Apply any exterior finish, from brick to acrylic finishes and more.

The quality of concrete costs little more.
The many benefits of a concrete building made with insulating concrete forms (ICFs) are available for only slightly more than the cost of ordinary wood frame. ICFs are simple to assemble and they consolidate several construction steps into one. The walls can be economical despite the use of high-quality materials.

How much does an ICF building cost?
Buildings by experienced contractors cost about .5-4% more than wood frame structures of the same design. Typical new U.S. buildings cost $60-100 per square foot. Building walls of ICFs adds $1.00-$4.00 to this figure. But since ICF buildings are more energy-efficient, the heating and cooling equipment can be smaller than in a frame structure. This can cut the cost of the final building by an estimated $.75 per square foot. So the net extra cost is about $.25-$3.25.

Commercial ICFs save energy and Money!

Estimated Annual Heating Savings

Estimated Annual Cooling Savings


Concrete buildings save energy.
Building a concrete structure with insulating concrete forms (ICFs) saves energy and money. The greater insulation, tighter construction, and temperature-smoothing mass of the walls conserve heating and cooling energy much better than conventional wood-frame walls. This reduces monthly fuel bills. It also allows the use of smaller heating and cooling equipment, saving money in construction.

How much will I save?
Buildings constructed with ICF exterior walls require an estimated 44% less energy to heat and 32% less energy to cool than comparable frame structures. A typical 2000 square foot building in the center of the U.S. will save approximately $200 in heating costs and $65 in air conditioning each year.

The bigger the building, the bigger the savings. In colder areas of the U.S. and Canada, heating savings will be more and cooling savings less. In hotter areas, heating savings will be less and cooling savings more.

How do we know all this?
The energy savings estimates come from a study of single-family houses spread across the U.S. and Canada. Researchers gathered data on 58 houses in all. Half had exterior walls constructed with concrete using ICFs made of expanded polystyrene (EPS) or extruded polystyrene (XPS) foam. The other half were neighboring houses with walls constructed of wood frame.

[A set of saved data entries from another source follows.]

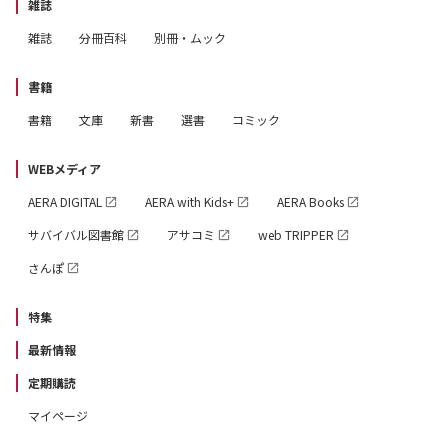
雑誌
雑誌
分冊百科
別冊・ムック
書籍
書籍
文庫
新書
選書
コミック
WEBメディア
AERA DIGITAL
AERA with Kids+
AERA Books
サバイバル図書館
アサコミ
web TRIPPER
さんぽ
特集
最新情報
定期購読
マイページ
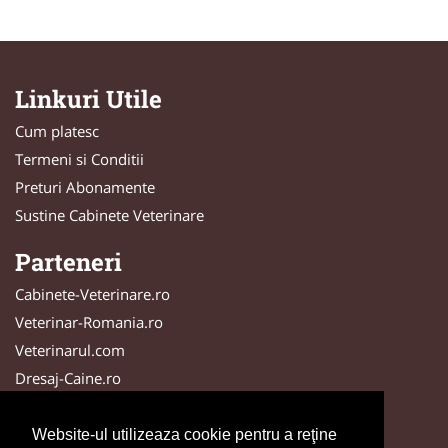
Linkuri Utile
Cum platesc
Termeni si Conditii
Preturi Abonamente
Sustine Cabinete Veterinare
Parteneri
Cabinete-Veterinare.ro
Veterinar-Romania.ro
Veterinarul.com
Dresaj-Caine.ro
DresajCaine.ro
SalonFrizerieCanina.com
Website-ul utilizeaza cookie pentru a reţine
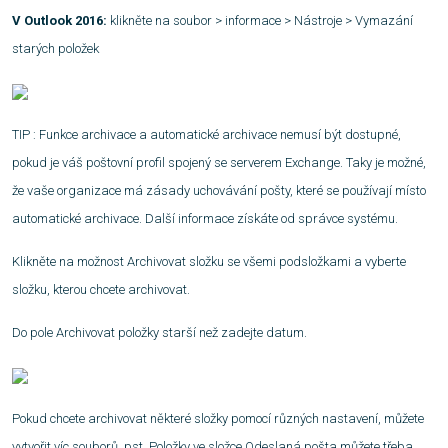
V Outlook 2016:
klikněte na soubor > informace > Nástroje > Vymazání
starých položek
TIP : Funkce archivace a automatické archivace nemusí být dostupné,
pokud je váš poštovní profil spojený se serverem Exchange. Taky je možné,
že vaše organizace má zásady uchovávání pošty, které se používají místo
automatické archivace. Další informace získáte od správce systému.
Klikněte na možnost Archivovat složku se všemi podsložkami a vyberte
složku, kterou chcete archivovat.
Do pole Archivovat položky starší než zadejte datum.
Pokud chcete archivovat některé složky pomocí různých nastavení, můžete
vytvořit víc souborů .pst. Položky ve složce Odeslaná pošta můžete třeba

All houses were relatively new (less than 6 years old) and built with modern methods.

The researchers compared the energy bill of each concrete house to its frame counterpart, carefully correcting for important differences to get an "apples-to-apples" comparison. Estimates of equipment savings are actual numbers reported by contractors that build ICF houses.

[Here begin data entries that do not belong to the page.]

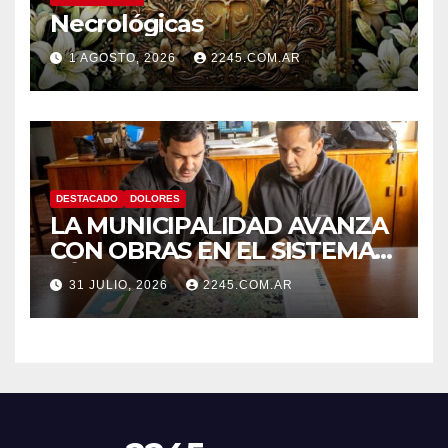
Necrológicas
1 AGOSTO, 2026
2245.COM.AR
DESTACADO
DOLORES
LA MUNICIPALIDAD AVANZA
CON OBRAS EN EL SISTEMA
HÍDRICO DE DOLORES
31 JULIO, 2026
2245.COM.AR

Where do the savings come from?

Insulating values for ICF walls using polystyrene foam are R-17 to R-26, compared to wood frame's R-9 to R-15. So ICF walls are expected to cut the conduction losses through foundation and above-grade walls by about half. And ICF walls are tighter. In tests, ICF houses averaged about 1/2 as much infiltration (air leakage) as frame. ICF walls do more than cut down on the biggest types of energy loss. The concrete gives them the heat-absorbing property, "thermal mass". This is the ability to smooth out large swings in temperature. It keeps the walls of the building warmer when the outdoor temperature hits its coldest extreme, and keeps them cooler when the outdoor temperature is hottest. The walls themselves "add back" heat or cooling to the building when it needs them most. This contributes about 6% of the structure's required energy for free.

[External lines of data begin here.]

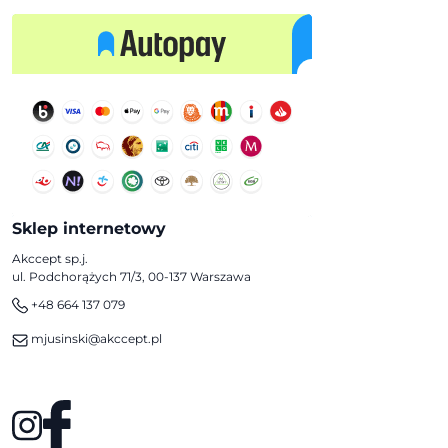
Sklep internetowy
Akccept sp.j.
ul. Podchorążych 71/3, 00-137 Warszawa
+48 664 137 079
mjusinski@akccept.pl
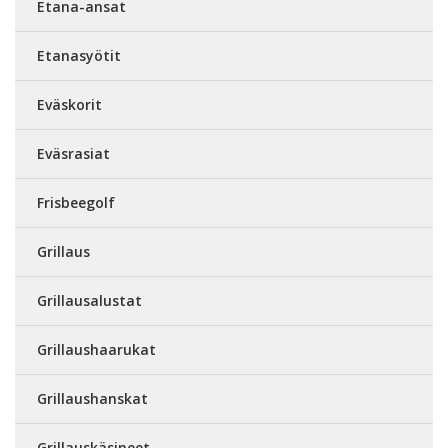
Etana-ansat
Etanasyötit
Eväskorit
Eväsrasiat
Frisbeegolf
Grillaus
Grillausalustat
Grillaushaarukat
Grillaushanskat
Grillauskäsineet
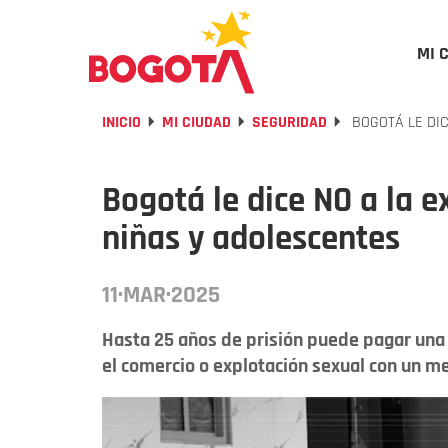
MI 
INICIO
MI CIUDAD
SEGURIDAD
BOGOTÁ LE DIC
Bogotá le dice NO a la e
niñas y adolescentes
11·MAR·2025
Hasta 25 años de prisión puede pagar una 
el comercio o explotación sexual con un m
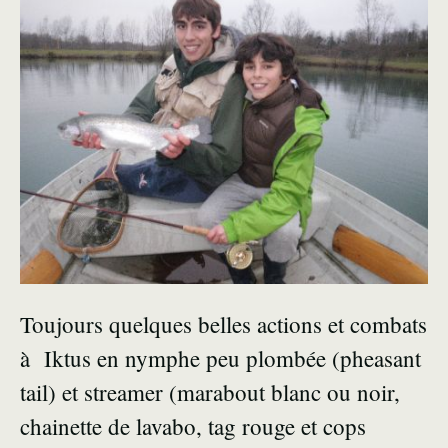
Toujours quelques belles actions et combats
à Iktus en nymphe peu plombée (pheasant
tail) et streamer (marabout blanc ou noir,
chainette de lavabo, tag rouge et cops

Reduced equipment costs result from the energy savings. Since the energy needed is less, the furnaces and compressors that heat and cool can be smaller. And the more the energy savings, the greater the possible reduction in equipment size-- and the equipment cost.

What's the bottom line?
In planning a building, you can estimate that choosing concrete walls made of ICFs will save you hundreds of dollars per year in energy costs. As shown in the graphs, the savings are greater the bigger the building is. Heating savings are highest in cold climates, and cooling savings highest in warm climates.